Temples and Shrines in Japan exhibition features fifteen woodblock prints by Japanese artist Kawase Hasui. They were selected from more than 320 Hasui prints donated to VMFA by René and Carolyn Balcer in 2006. Created from 1924 through 1953, these works, which focus on scenes of temples and shrines across Japan, celebrate the architecture of sacred sites and their relationship with nature.

Hasui created more than six hundred woodblock color prints throughout his career. As an acclaimed painter and printmaker, he illustrated landscapes, townscapes, and sacred landmarks in Japan. He was named a Living National Treasure by the Japanese government in 1956.

Early in his career, Hasui worked primarily as a commercial illustrator for magazines and in advertising. His career path changed in 1918 when he was inspired by the prints of Ito Shinsui and began to create prints of his own. That same year, Hasui’s first experimental prints were published by Watanabe Shōzaburō, initiating a relationship that would last for the rest of Hasui’s life.

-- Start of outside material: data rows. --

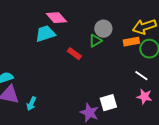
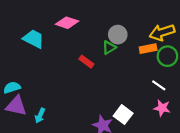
pink diamond: (56, 18) -> (67, 23), turned -30
cyan trapezoid: (45, 34) -> (33, 39), moved, turned 45
white square: (108, 103) -> (123, 115), turned -36

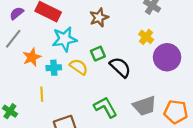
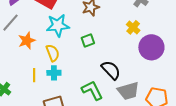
yellow semicircle: (79, 67) -> (53, 53), moved, turned 30
black semicircle: (120, 67) -> (111, 70), moved
cyan cross: (54, 68) -> (54, 73), moved

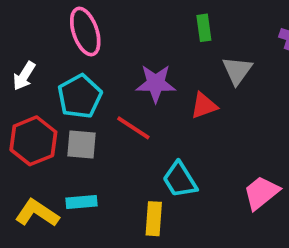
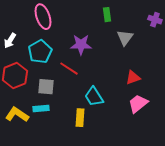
red triangle: (204, 106) -> (133, 78), moved
gray square: (82, 145) -> (46, 87), moved

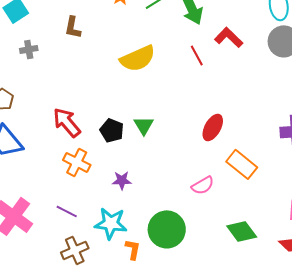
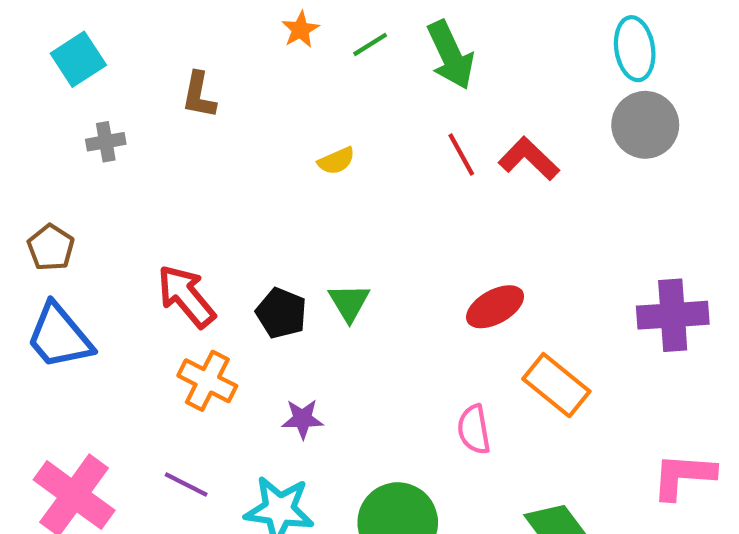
red L-shape: (229, 37) -> (529, 159), moved
yellow semicircle: (138, 58) -> (336, 161), size x0.5
red ellipse: (213, 127) -> (495, 307), turned 32
pink semicircle: (203, 185) -> (474, 429), turned 110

Watanabe named the prints created by Hasui and others shin-hanga, meaning “new prints.” By bringing together the talents of an artist, a block carver, a printer or block colorist, and a publisher, shin-hanga works mimicked the traditional collaborative process of ukiyo-e printmaking. Instead of the flat, stylized planes typical in ukiyo-e, shin-hanga incorporated aspects of Western draftsmanship and printmaking, including perspective and volumetric shading.